The stage doesn’t have to be set

A new trend of entertainment is evolving… and not where you’d expect.

A recent BEAR night out started (and ended) as a bit of fun, but has since left us scratching our heads questioning the conventions we (as an audience) have become accustomed to. The landscape of the entertainment industry is changing. Changing into something more creative. And we love it!

Meeting point: Soho Square
Time: 7:00

“Ahhh you must be BEAR London. I’m Barry, this is my assistant Clive, and this is Clive’s assistant Colin, how do you do?”

Who were these chaps? They were tonight’s entertainment… firmly in character. As tonight we were on a tour of Soho. A tour like no other. A tour we wouldn’t forget for a while, not without some rather dodgy flashbacks!

After some brief introductions and a warm cup of mulled wine the tour was in full swing. We meandered through the busy streets of Soho where Barry and Clive generously shared personal anecdotes and facts about the area. “Soho!” – Henry VIII’s hunting cry for rabbits and the like!” and “Jazz will make you grow a terrible beard”. It was fair to say that some facts were more credible than others, but what didn’t vary was the quality of their delivery, which made for pure comedy gold. Also mixed into the performance was sharp, clever improv, which suggested no two shows were the same. What was great about the evening was that there was no barrier between the audience and the actors. The actors would learn your name and weave you into the show, keeping even the most laid-back punter on their toes. This fusion between information, performance, improv and comedy, created one of the most hilarious evenings we’ve had for a long time. They were true masters of their craft!

group of colleagues outside pub at night

Traditionally we’re accustomed to live entertainment appearing on a stage. Here there was no stage, the show was entirely performed on the street (and technically the pub at the end). Not only are the actors out of their comfort zone, the audience were too. This blends into an entirely new experience.
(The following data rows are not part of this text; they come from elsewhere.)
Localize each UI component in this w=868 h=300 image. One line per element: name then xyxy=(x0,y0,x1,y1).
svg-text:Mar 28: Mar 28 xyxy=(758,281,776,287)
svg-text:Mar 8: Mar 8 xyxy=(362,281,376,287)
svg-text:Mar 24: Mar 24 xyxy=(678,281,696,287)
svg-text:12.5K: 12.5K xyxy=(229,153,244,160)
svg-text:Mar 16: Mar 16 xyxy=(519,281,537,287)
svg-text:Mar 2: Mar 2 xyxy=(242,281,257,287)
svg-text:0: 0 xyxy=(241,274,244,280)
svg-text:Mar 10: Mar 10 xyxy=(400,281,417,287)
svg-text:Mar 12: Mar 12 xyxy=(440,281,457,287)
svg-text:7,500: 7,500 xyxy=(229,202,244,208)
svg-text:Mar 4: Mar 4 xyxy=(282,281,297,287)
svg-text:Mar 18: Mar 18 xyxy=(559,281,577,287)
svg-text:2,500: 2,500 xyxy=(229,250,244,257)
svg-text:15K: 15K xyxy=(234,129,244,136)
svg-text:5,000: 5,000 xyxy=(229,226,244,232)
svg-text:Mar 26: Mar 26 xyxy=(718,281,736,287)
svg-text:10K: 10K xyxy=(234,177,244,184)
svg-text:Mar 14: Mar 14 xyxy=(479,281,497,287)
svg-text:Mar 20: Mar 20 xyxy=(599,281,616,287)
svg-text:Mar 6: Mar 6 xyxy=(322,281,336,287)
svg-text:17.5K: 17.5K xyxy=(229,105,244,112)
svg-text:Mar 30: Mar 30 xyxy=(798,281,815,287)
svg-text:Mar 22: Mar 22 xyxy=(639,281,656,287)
And if the content and performance levels are high, why does the venue have to be made of wood and set in front of a seated audience? Why can’t the venue be adaptable? Why can’t it work in even the most basic of locations, like a street corner? This new trend of immersive theatre is on the rise, and is creatively breaking down the barriers (or the fourth wall) between performers and audience.

Immersive entertainment is an interesting concept and is appearing more and more. Secret Cinema is currently setting the benchmark in this field. When we went, we were impressed with the huge production values but also the attention to detail. In the hours leading up to the film, the venue was scattered with actors performing their own cameo performances. All setting the scene for the main event. The benchmark of any good show is its ability for the audience to forget who they are for a night.

Creativity and entertainment have always been closely linked, but have they ever complemented each other as well as they do today? Barriers between the audience and the show are becoming blurred and conventions are being challenged. What can the design industry learn from this new trend? Let’s apply the same logic to branding and design communication: what is our stage?… A logo? An A4 advert? A website? Surely there is another way to communicate with our clients and their audience. Should we be taking our design out of the current conventions?… Why not? It could take us somewhere incredible. At the worst, it will take us somewhere memorable.